Don't expect the string section to sound like an orchestral sample library, as that too has been designed to sound like its analogue counterpart, with a good variety of generic string machine sounds plus some useful pseudo-cellos. I found that adding your own modulation or shimmer reverb to these in the studio improves them significantly for recording purposes, but for live they'll get the job done in a pleasingly retro way. The bass section is unashamedly analogue: fat, deep and often squelchy, and perfect for monophonic lines, but you can still play chords using these sounds if you like. Using the Tone/Rate and Depth controls, the sounds can be finessed over quite a wide range, from thick and warm to quite edgy and aggressive.
This generally old-school feel carries over to the Pad section, and whereas the SY‑300 can conjure up some fairly ethereal sounds by combining its synth sounds with its onboard effects, the SY‑1 is more about bread-and-butter saw and square pads, sometimes with added octaves and filters sweeps. Like the Seq section, the lead section occupies two banks, and it covers all the analogue favourites that hark back to the days when Prog ruled the Earth. Here you can serve up a searing Jan Hammer-style lead, analogue brass, or perhaps a bit of ELP, especially if you pick a patch with added fifths for that 'Fanfare' sound. Because the sounds are derived from the guitar strings, note bends and vibrato are followed perfectly and, as a long–time guitar-synth dabbler, I found the playing experience to be very immediate, much like using the old GR‑300, which also processed the string sounds, albeit needing a special guitar with a hex pickup. Again, the limited-but-useful controls can be used to make the sounds more polite or more aggressive.

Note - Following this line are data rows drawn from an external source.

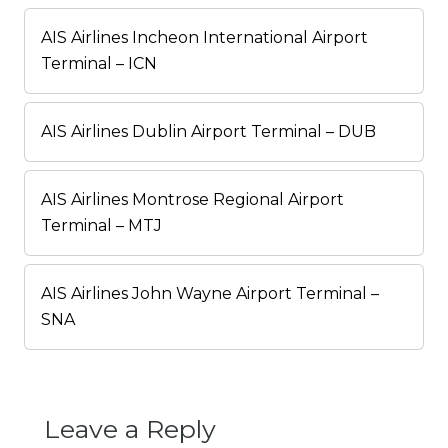
AIS Airlines Incheon International Airport
Terminal – ICN
AIS Airlines Dublin Airport Terminal – DUB
AIS Airlines Montrose Regional Airport
Terminal – MTJ
AIS Airlines John Wayne Airport Terminal –
SNA
Leave a Reply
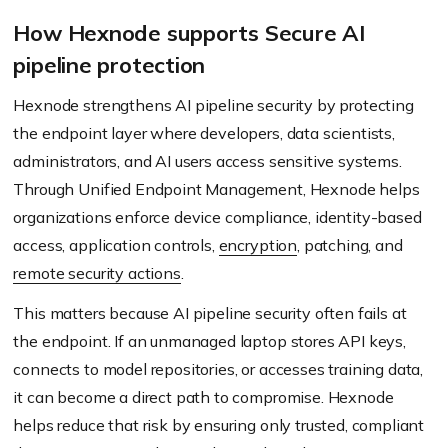
How Hexnode supports Secure AI
pipeline protection
Hexnode strengthens AI pipeline security by protecting
the endpoint layer where developers, data scientists,
administrators, and AI users access sensitive systems.
Through Unified Endpoint Management, Hexnode helps
organizations enforce device compliance, identity-based
access, application controls,
encryption
, patching, and
remote security actions
.
This matters because AI pipeline security often fails at
the endpoint. If an unmanaged laptop stores API keys,
connects to model repositories, or accesses training data,
it can become a direct path to compromise. Hexnode
helps reduce that risk by ensuring only trusted, compliant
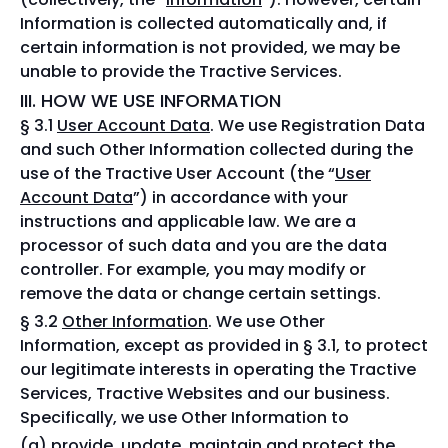
Information is collected automatically and, if
certain information is not provided, we may be
unable to provide the Tractive Services.
III. HOW WE USE INFORMATION
§ 3.1
User Account Data
. We use Registration Data
and such Other Information collected during the
use of the Tractive User Account (the “
User
Account Data
”) in accordance with your
instructions and applicable law. We are a
processor of such data and you are the data
controller. For example, you may modify or
remove the data or change certain settings.
§ 3.2
Other Information
. We use Other
Information, except as provided in § 3.1, to protect
our legitimate interests in operating the Tractive
Services, Tractive Websites and our business.
Specifically, we use Other Information to
provide, update, maintain and protect the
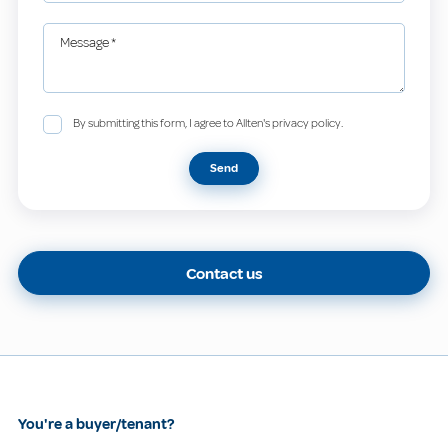
Message
*
By submitting this form, I agree to Allten's privacy policy.
Send
Contact us
You're a buyer/tenant?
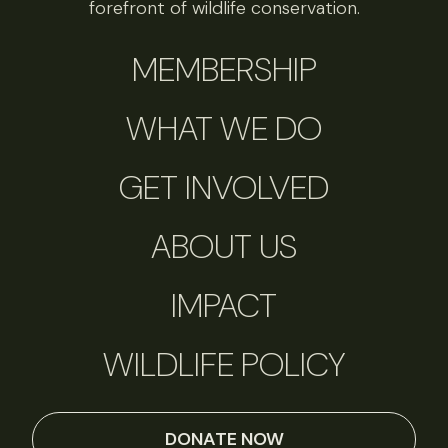
forefront of wildlife conservation.
MEMBERSHIP
WHAT WE DO
GET INVOLVED
ABOUT US
IMPACT
WILDLIFE POLICY
DONATE NOW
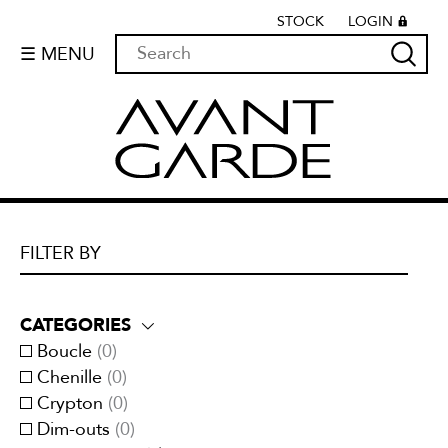
STOCK
LOGIN
☰ MENU
FILTER BY
CATEGORIES
Boucle
(
0
)
Chenille
(
0
)
Crypton
(
0
)
Dim-outs
(
0
)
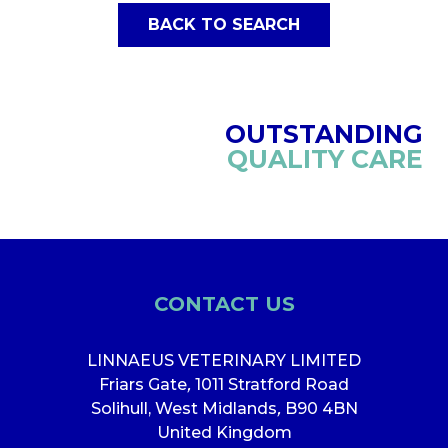
BACK TO SEARCH
OUTSTANDING
QUALITY CARE
CONTACT US
LINNAEUS VETERINARY LIMITED
Friars Gate
,
1011 Stratford Road
Solihull, West Midlands
,
B90 4BN
United Kingdom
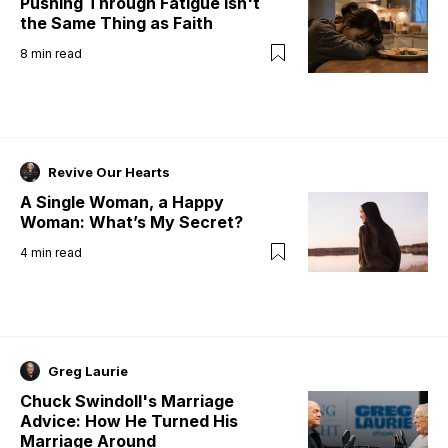
Pushing Through Fatigue Isn't
the Same Thing as Faith
8
min read
Revive Our Hearts
A Single Woman, a Happy
Woman: What’s My Secret?
4
min read
Greg Laurie
Chuck Swindoll's Marriage
Advice: How He Turned His
Marriage Around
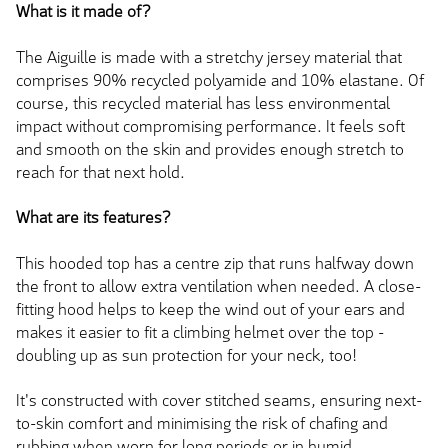
What is it made of?
The Aiguille is made with a stretchy jersey material that
comprises 90% recycled polyamide and 10% elastane. Of
course, this recycled material has less environmental
impact without compromising performance. It feels soft
and smooth on the skin and provides enough stretch to
reach for that next hold.
What are its features?
This hooded top has a centre zip that runs halfway down
the front to allow extra ventilation when needed. A close-
fitting hood helps to keep the wind out of your ears and
makes it easier to fit a climbing helmet over the top -
doubling up as sun protection for your neck, too!
It's constructed with cover stitched seams, ensuring next-
to-skin comfort and minimising the risk of chafing and
rubbing when worn for long periods or in humid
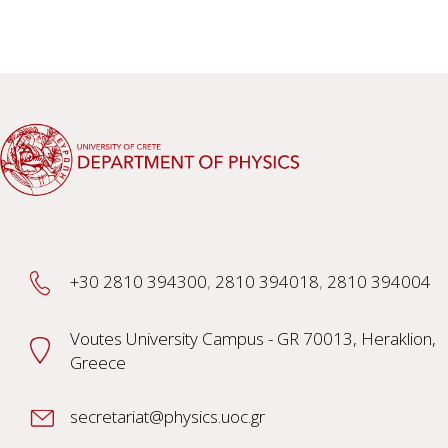
+30 2810 394300
,
2810 394018
,
2810 394004
Voutes University Campus - GR 70013, Heraklion,
Greece
secretariat@physics.uoc.gr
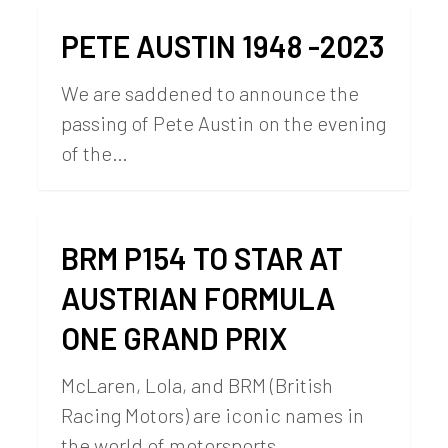
PETE AUSTIN 1948 -2023
We are saddened to announce the
passing of Pete Austin on the evening
of the…
BRM P154 TO STAR AT
AUSTRIAN FORMULA
ONE GRAND PRIX
McLaren, Lola, and BRM (British
Racing Motors) are iconic names in
the world of motorsports…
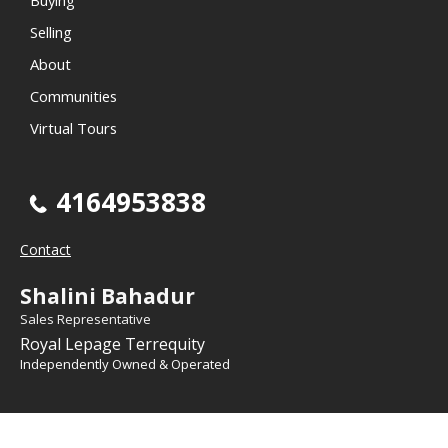
Selling
About
Communities
Virtual Tours
4164953838
Contact
Shalini Bahadur
Sales Representative
Royal Lepage Terrequity
Independently Owned & Operated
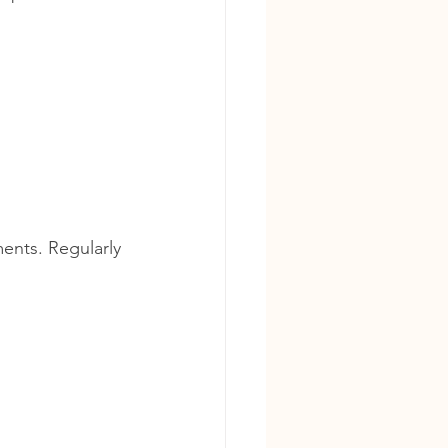
ments. Regularly 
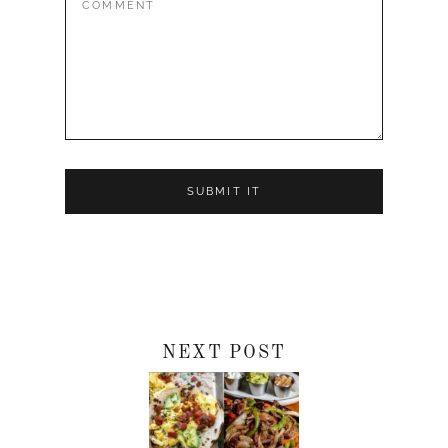
NEXT POST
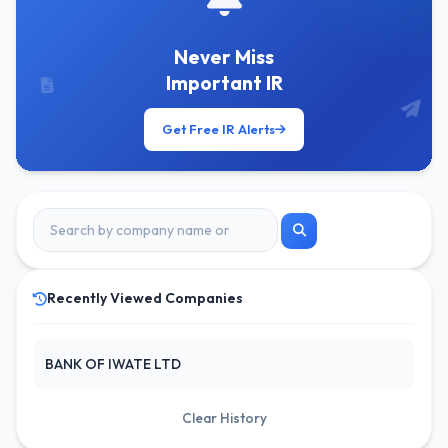
Never Miss
Important IR
Get Free IR Alerts
Recently Viewed Companies
BANK OF IWATE LTD
Clear History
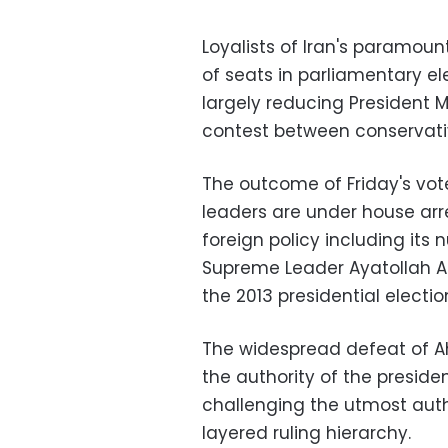
Loyalists of Iran's paramoun
of seats in parliamentary e
largely reducing President
contest between conservativ
The outcome of Friday's vot
leaders are under house arre
foreign policy including its n
Supreme Leader Ayatollah Al
the 2013 presidential electio
The widespread defeat of Ah
the authority of the presiden
challenging the utmost autho
layered ruling hierarchy.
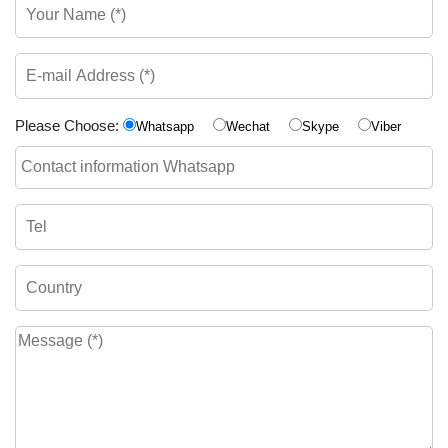
Please Choose:
Whatsapp
Wechat
Skype
Viber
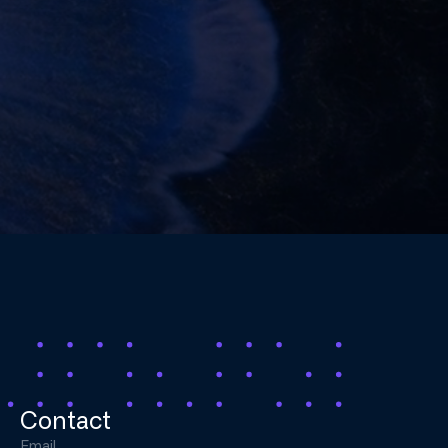
Contact
Email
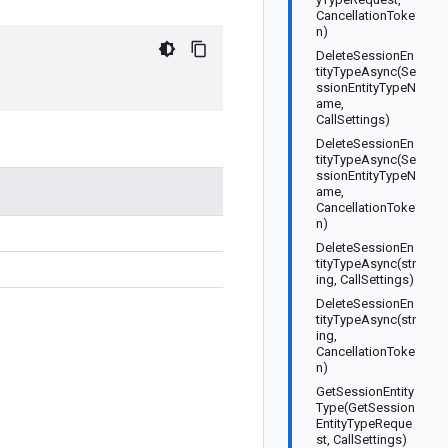
CancellationToke
n)
DeleteSessionEn
tityTypeAsync(Se
ssionEntityTypeN
ame,
CallSettings)
DeleteSessionEn
tityTypeAsync(Se
ssionEntityTypeN
ame,
CancellationToke
n)
DeleteSessionEn
tityTypeAsync(str
ing, CallSettings)
DeleteSessionEn
tityTypeAsync(str
ing,
CancellationToke
n)
GetSessionEntity
Type(GetSession
EntityTypeReque
st, CallSettings)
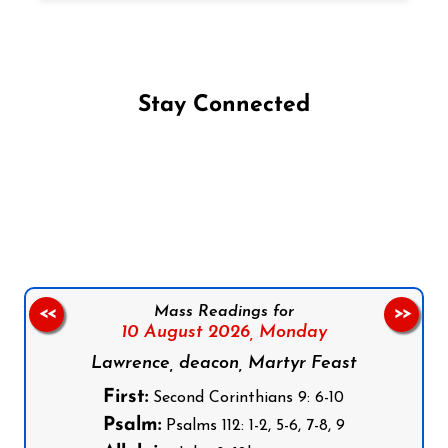
Stay Connected
Follow us on Facebook
Follow us on Instagram
Follow us on X
Subscribe to our YouTube Channel
Follow us on WhatsApp
Mass Readings for
<<
>>
10 August 2026,
Monday
Lawrence, deacon, Martyr Feast
First:
Second Corinthians 9: 6-10
Psalm:
Psalms 112: 1-2, 5-6, 7-8, 9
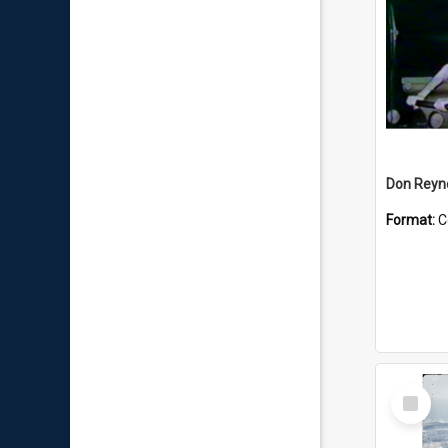
Don Reyno
Format:
C
Select
Item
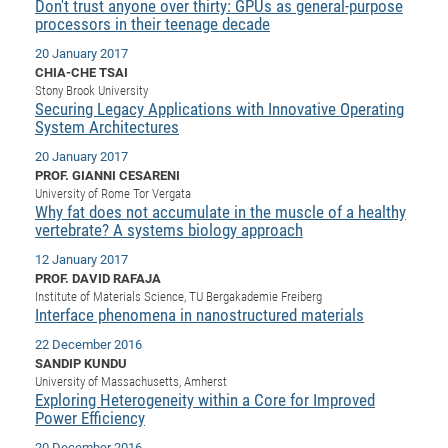
Dis
Don't trust anyone over thirty: GPUs as general-purpose
Bo
Me
Ele
Mo
Pub
Pub
Pub
Vis
201
Inv
Or
Jus
Jus
La
processors in their teenage decade
Pub
TR
Mic
Sci
Reg
Lec
Te
Ma
Pub
Va
Te
Co
ES
Gu
20
&
/
Ov
St
404
Im
20 January 2017
Ser
CHIA-CHE TSAI
Pr
cfa
-
Co
Ne
St
Pro
Par
Po
Re
Re
Go
ta
Re
Op
A0
20
Con
Pr
Stony Brook University
Off
Cha
Cha
Mo
On
Pub
Pub
Th
Va
Co
Ins
Pa
Ap
Ap
+
Securing Legacy Applications with Innovative Operating
Pos
Ele
cfa
System Architectures
of
Gr
Va
Pr
Co
Ne
Jus
Re
Tr
DF
Mi
Do
Imp
Se
20 January 2017
Inf
cfa
Kn
Col
Co
Va
Bi
Re
Re
an
Pro
Pro
Sy
Ser
PROF. GIANNI CESARENI
Re
Ba
Ne
Co
Pr
Det
Ab
As
Ac
Ac
Re
Vi
wit
Me
University of Rome Tor Vergata
Sp
Why fat does not accumulate in the muscle of a healthy
Gr
Sy
Det
Te
me
Cir
Ap
In
Eve
TR
20
Re
DC
vertebrate? A systems biology approach
Le
Co
Co
Pu
Pu
404
FC
Ab
Se
12 January 2017
Cha
Det
To
Co
Ch
Pa
Te
C0
Pro
PROF. DAVID RAFAJA
Us
Institute of Materials Science, TU Bergakademie Freiberg
of
In
Act
20
Vis
Up
Interface phenomena in nanostructured materials
Mo
AM
Co
Pr
DF
3rd
Con
Eve
22 December 2016
Fun
Sy
Pa
Re
Gr
DN
SANDIP KUNDU
University of Massachusetts, Amherst
Mat
Dr
Ac
Exploring Heterogeneity within a Core for Improved
Or
DF
20
Power Efficiency
Cha
Pa
Pu
Pro
2n
20 December 2016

There are just a couple of other issues to note. Some sounds lose a little by way of level as you move up towards the higher notes. And it's a bit fiddly having to bend down to change patches. But again, you can't have everything from such a compact pedal, and Boss offer more full-featured devices if that's what you want.
As with the SY-300, some of the sounds stand up to detailed scrutiny better than others, with the more straight-ahead analogue synth sounds coming off best, but once layered with guitar or played in the context of a live band most are very believable — and even where they don't quite manage that they are at the very least as musically valid.
Also impressive, given the compact format of this pedal, is the wide choice of sounds. And although there are very few controls, they are quite wide-ranging and allow you to modify them to a useful extent. The Seq section in particular is great fun, and this could easily provide the inspiration for a new composition or two. And if you use the Hold feature while playing, the arpeggio continues to cycle while you play guitar over the top of it, which expands the possibilities still further. That Hold feature is also great for holding pad sounds while you play over them — it's the sort of thing that would be perfect for Floyd covers if your line-up lacked keyboards.
In summary, then, given the affordability and compact nature of this pedal, I'm struggling to think of any reason why you shouldn't add one to your pedalboard.
The closest alternative is the EHX Synth 9 pedal, which has nine synth sounds that can be modified to a limited degree. Also check out Boss's slightly larger pedal, the SY‑300.
- Very easy to use.
- Covers a wide range of analogue synth-style sounds.
- Useful arpeggio function.
- Hold function works brilliantly.
- Some patches lose level as you move towards higher notes.
- Some artifacts audible on some patches.
- You have to bend down to change patches!
While not all the patches sound perfect in isolation, all sit well behind a guitar part, and given the compactness and convenience of the SY‑1 it provides a very practical means to add synth sounds to any pedalboard setup.